Autre originalité, il s’agit en quelque sorte d’un ouvrage à deux voix : celle de Rémy Cazals et celle de Jaurès. Dans l’avant-propos, Rémy Cazals souligne son « intention affirmée (…) de laisser le plus possible la parole à cet écrivain de talent, à cet orateur puissant. » On ne peut que le louer de nous le laisser « entendre » mais aussi de nous permettre de pénétrer sa pensée, de suivre le cheminement de son raisonnement. Rémy Cazals est un excellent connaisseur des textes de Jaurès, lui qui a notamment dirigé avec Rémy Pech l’édition de l’intégrale des articles de Jaurès de 1887 à 1914 publiés dans La Dépêche (Éditions Privat-La Dépêche du Midi, 2009, réédition en 2014).

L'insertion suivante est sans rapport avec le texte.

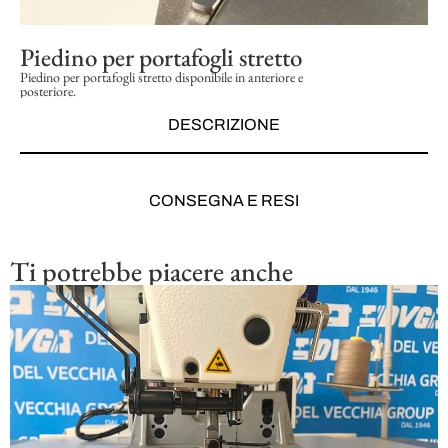
Piedino per portafogli stretto
Piedino per portafogli stretto disponibile in anteriore e
posteriore.
DESCRIZIONE
CONSEGNA E RESI
Ti potrebbe piacere anche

Cet ouvrage, conçu par l’auteur comme une « première approche » de la vie, de la pensée et de l’action de Jaurès, est donc destiné à un large public, servi par un style enlevé, une narration fluide qui rend la lecture aisée et agréable. D’une grande rigueur dans l’information et dans la maîtrise du sujet, cette biographie décrit et analyse les multiples combats menés par Jaurès (quelle belle et juste idée d’avoir intitulé ce livre Jaurès, combats pour l’humanité !). On retrouve bien sûr les thèmes les plus connus : les engagements aux côtés des ouvriers en grève, la lutte pour « le beau soleil de l’unité socialiste », le long combat dreyfusard, celui pour la laïcité, pour la paix… mais on relève aussi des propositions de Jaurès beaucoup moins connues, comme ses projets d’université régionale (incluant des échanges avec des universités étrangères et les possibilités de voyages pour les étudiants) et de réforme de l’enseignement secondaire, d’une grande modernité. Par ailleurs, Rémy Cazals lui-même tarnais, restitue bien Jaurès dans sa « petite patrie ». Enfin, avec les pages intitulées « les combattants évoquent Jaurès », ce spécialiste de la Première Guerre mondiale nous livre des témoignages tout à la fois riches d’informations et émouvants, particulièrement bienvenus en ces temps de commémoration de la fin de la Grande guerre. Bref, ce n’est pas une biographie de plus, c’est une nouvelle approche du « continent Jaurès », que l’on ne finit pas de découvrir.